╭──
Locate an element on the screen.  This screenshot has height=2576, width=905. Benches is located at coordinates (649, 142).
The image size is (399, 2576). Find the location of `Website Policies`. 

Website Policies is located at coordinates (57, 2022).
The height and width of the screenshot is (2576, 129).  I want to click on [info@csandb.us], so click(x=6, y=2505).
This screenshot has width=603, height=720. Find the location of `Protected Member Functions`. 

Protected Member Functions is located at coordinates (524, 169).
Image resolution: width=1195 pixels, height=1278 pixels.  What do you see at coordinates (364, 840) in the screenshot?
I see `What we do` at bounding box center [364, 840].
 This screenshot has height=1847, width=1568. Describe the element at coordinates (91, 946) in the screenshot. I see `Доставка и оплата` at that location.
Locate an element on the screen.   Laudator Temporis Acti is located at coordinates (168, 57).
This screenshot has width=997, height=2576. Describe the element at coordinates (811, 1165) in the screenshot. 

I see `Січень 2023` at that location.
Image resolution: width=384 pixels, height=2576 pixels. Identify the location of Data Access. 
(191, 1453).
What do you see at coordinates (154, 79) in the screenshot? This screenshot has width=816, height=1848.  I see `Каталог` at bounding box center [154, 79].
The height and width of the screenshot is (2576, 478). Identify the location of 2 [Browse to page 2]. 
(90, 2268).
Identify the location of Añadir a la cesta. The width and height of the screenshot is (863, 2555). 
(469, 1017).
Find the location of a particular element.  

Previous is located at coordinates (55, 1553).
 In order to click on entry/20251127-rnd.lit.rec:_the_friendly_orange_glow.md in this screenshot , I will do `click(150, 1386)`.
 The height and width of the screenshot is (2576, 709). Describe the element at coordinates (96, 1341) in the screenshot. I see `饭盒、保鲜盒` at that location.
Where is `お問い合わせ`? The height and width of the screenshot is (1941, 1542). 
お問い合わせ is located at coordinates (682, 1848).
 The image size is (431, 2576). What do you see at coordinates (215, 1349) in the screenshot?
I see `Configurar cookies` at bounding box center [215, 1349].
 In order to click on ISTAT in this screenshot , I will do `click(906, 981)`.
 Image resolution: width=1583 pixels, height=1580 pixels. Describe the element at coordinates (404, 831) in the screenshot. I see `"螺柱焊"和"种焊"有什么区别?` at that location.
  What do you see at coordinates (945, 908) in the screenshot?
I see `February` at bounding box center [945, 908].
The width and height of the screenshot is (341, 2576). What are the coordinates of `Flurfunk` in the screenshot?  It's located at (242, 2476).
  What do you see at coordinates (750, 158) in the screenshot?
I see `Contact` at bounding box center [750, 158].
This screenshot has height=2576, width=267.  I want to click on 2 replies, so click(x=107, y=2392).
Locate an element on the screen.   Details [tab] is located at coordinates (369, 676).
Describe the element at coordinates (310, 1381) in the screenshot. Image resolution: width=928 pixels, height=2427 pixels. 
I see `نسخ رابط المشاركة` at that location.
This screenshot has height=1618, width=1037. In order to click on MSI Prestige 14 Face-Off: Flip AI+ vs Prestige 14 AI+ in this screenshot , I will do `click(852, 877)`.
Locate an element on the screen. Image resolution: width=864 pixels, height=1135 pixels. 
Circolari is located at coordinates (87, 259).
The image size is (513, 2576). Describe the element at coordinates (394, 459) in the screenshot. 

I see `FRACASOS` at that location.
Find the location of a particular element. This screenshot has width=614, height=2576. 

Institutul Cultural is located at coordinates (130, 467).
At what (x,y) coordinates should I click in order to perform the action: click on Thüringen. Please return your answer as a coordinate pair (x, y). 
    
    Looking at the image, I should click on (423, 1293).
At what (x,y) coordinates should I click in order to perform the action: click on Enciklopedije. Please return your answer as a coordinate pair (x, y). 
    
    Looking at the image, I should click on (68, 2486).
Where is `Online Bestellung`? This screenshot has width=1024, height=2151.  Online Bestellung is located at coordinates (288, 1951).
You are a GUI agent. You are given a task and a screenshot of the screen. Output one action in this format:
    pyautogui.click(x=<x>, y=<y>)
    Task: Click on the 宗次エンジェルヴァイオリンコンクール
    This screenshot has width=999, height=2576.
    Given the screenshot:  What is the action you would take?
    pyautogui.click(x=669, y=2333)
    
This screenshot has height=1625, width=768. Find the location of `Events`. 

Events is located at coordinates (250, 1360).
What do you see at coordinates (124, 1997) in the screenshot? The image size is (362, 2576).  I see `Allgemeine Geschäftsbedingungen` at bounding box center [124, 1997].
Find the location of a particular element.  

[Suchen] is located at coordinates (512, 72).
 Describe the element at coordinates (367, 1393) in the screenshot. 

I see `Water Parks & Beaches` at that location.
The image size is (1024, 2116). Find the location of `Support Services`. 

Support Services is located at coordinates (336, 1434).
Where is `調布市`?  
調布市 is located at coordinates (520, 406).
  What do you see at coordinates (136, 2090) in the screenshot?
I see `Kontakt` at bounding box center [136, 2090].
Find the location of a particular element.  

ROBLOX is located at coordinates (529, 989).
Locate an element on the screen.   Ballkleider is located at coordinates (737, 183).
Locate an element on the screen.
╰──
**Task to complete**
Exactly the lines from the one with "Task: Click on the 宗次エンジェルヴァイオリンコンクール" through the end of the entries, both included, should be written out, and no others.

**Response to this exercise**
    Task: Click on the 宗次エンジェルヴァイオリンコンクール
    This screenshot has width=999, height=2576.
    Given the screenshot:  What is the action you would take?
    pyautogui.click(x=669, y=2333)
    
This screenshot has height=1625, width=768. Find the location of `Events`. 

Events is located at coordinates (250, 1360).
What do you see at coordinates (124, 1997) in the screenshot? The image size is (362, 2576).  I see `Allgemeine Geschäftsbedingungen` at bounding box center [124, 1997].
Find the location of a particular element.  

[Suchen] is located at coordinates (512, 72).
 Describe the element at coordinates (367, 1393) in the screenshot. 

I see `Water Parks & Beaches` at that location.
The image size is (1024, 2116). Find the location of `Support Services`. 

Support Services is located at coordinates (336, 1434).
Where is `調布市`?  
調布市 is located at coordinates (520, 406).
  What do you see at coordinates (136, 2090) in the screenshot?
I see `Kontakt` at bounding box center [136, 2090].
Find the location of a particular element.  

ROBLOX is located at coordinates (529, 989).
Locate an element on the screen.   Ballkleider is located at coordinates (737, 183).
Locate an element on the screen.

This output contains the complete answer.